Chapter 2 Lab: CSV, JSON, Parquet, and Quality¶

This notebook converts small TuranMart CSV and JSON Lines files into typed Parquet outputs and validates them with simple quality checks. Run it from the repository root or adjust ROOT below.

In [ ]:
from pathlib import Path
import pandas as pd
import duckdb


def find_repo_root(start: Path) -> Path:
    for candidate in [start.resolve(), *start.resolve().parents]:
        if (candidate / "shared" / "labs" / "ch02_data_models_formats_quality").exists():
            return candidate
    raise FileNotFoundError("Could not locate repository root containing shared/labs/ch02_data_models_formats_quality")

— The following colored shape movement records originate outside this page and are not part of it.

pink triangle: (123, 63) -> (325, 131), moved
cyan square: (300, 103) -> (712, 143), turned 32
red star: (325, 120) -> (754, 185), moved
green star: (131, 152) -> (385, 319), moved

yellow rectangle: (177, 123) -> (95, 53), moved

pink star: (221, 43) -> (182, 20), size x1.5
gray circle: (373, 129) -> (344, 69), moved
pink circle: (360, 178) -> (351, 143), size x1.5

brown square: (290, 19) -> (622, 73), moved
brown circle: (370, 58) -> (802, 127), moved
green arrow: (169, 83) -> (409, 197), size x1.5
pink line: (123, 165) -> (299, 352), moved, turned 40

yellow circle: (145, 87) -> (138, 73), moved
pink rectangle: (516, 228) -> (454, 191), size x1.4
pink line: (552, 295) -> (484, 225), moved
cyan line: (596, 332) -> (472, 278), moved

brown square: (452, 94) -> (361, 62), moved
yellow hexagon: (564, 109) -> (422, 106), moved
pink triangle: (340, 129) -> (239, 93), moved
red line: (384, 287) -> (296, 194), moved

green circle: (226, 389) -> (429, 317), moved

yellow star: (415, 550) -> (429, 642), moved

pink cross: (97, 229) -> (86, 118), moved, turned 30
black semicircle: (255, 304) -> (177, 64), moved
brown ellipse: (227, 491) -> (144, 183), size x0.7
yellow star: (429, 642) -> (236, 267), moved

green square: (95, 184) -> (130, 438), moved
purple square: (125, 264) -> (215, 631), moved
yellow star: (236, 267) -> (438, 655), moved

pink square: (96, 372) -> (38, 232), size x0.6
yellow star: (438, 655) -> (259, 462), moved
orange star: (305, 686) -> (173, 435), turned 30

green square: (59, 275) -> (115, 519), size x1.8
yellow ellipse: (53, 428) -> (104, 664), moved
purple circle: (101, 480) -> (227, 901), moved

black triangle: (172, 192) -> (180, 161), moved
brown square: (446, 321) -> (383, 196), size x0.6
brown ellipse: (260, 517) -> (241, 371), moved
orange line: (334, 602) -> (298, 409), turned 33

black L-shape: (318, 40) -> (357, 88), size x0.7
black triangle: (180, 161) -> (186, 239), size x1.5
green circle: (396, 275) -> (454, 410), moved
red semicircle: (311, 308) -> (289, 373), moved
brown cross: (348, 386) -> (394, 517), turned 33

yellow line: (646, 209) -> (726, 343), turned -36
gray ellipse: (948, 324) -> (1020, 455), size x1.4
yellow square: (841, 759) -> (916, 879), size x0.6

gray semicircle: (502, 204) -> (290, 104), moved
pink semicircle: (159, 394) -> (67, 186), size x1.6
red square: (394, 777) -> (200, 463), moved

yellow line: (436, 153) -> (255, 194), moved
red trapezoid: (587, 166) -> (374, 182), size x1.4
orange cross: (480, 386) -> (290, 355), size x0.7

ROOT = find_repo_root(Path.cwd())
LAB = ROOT / "shared" / "labs" / "ch02_data_models_formats_quality"
DATA = LAB / "data"
OUT = LAB / "output" / "parquet"
OUT.mkdir(parents=True, exist_ok=True)

print("Repository root:", ROOT)
print("Lab directory:", LAB)

1. Load raw CSV and JSON Lines files¶

In [ ]:
orders = pd.read_csv(DATA / "orders.csv")
order_items = pd.read_csv(DATA / "order_items.csv")
events = pd.read_json(DATA / "events.jsonl", lines=True)

print("orders:", len(orders))
print("order_items:", len(order_items))
print("events:", len(events))
orders.head()

2. Apply explicit types¶

In [ ]:
orders["order_ts"] = pd.to_datetime(orders["order_ts"], utc=True)
orders["total_amount"] = orders["total_amount"].astype("float64")
order_items["quantity"] = order_items["quantity"].astype("int64")
order_items["unit_price"] = order_items["unit_price"].astype("float64")
events["event_ts"] = pd.to_datetime(events["event_ts"], utc=True)
events["campaign_id"] = events["campaign"].apply(lambda x: x.get("campaign_id") if isinstance(x, dict) else None)
events["campaign_channel"] = events["campaign"].apply(lambda x: x.get("channel") if isinstance(x, dict) else None)
events = events.drop(columns=["campaign"])
orders.dtypes

3. Run quality checks¶

In [ ]:
valid_statuses = {"paid", "pending", "refunded", "cancelled", "shipped"}
checks = {
    "orders_have_unique_ids": orders["order_id"].is_unique,
    "orders_required_fields_not_null": orders[["order_id", "customer_id", "order_ts", "payment_status"]].notna().all().all(),
    "payment_status_is_valid": orders["payment_status"].isin(valid_statuses).all(),
    "items_have_positive_quantity": (order_items["quantity"] > 0).all(),
    "items_reference_existing_orders": order_items["order_id"].isin(orders["order_id"]).all(),
    "events_have_unique_ids": events["event_id"].is_unique,
}
quality_report = pd.DataFrame([
    {"check": name, "status": "PASS" if bool(ok) else "FAIL"}
    for name, ok in checks.items()
])
quality_report
In [ ]:
if (quality_report["status"] == "FAIL").any():
    raise ValueError("One or more quality checks failed")

4. Write Parquet outputs¶

In [ ]:
orders.to_parquet(OUT / "orders.parquet", index=False)
order_items.to_parquet(OUT / "order_items.parquet", index=False)
events.to_parquet(OUT / "events.parquet", index=False)

for path in sorted(OUT.glob("*.parquet")):
    print(path.name, path.stat().st_size, "bytes")

5. Query Parquet with DuckDB¶

In [ ]:
query = f"""
SELECT
    CAST(order_ts AS DATE) AS order_date,
    region,
    COUNT(*) AS order_count,
    ROUND(SUM(total_amount), 2) AS total_amount
FROM read_parquet('{(OUT / "orders.parquet").as_posix()}')
WHERE payment_status IN ('paid', 'refunded')
GROUP BY 1, 2
ORDER BY 1, 2
"""
duckdb.sql(query).df()

Reflection¶

The conversion succeeded because the notebook made assumptions executable: identifiers are unique, required fields are present, statuses are valid, quantities are positive, and line items refer to known orders. In production, the same ideas should run automatically inside pipelines and orchestration workflows.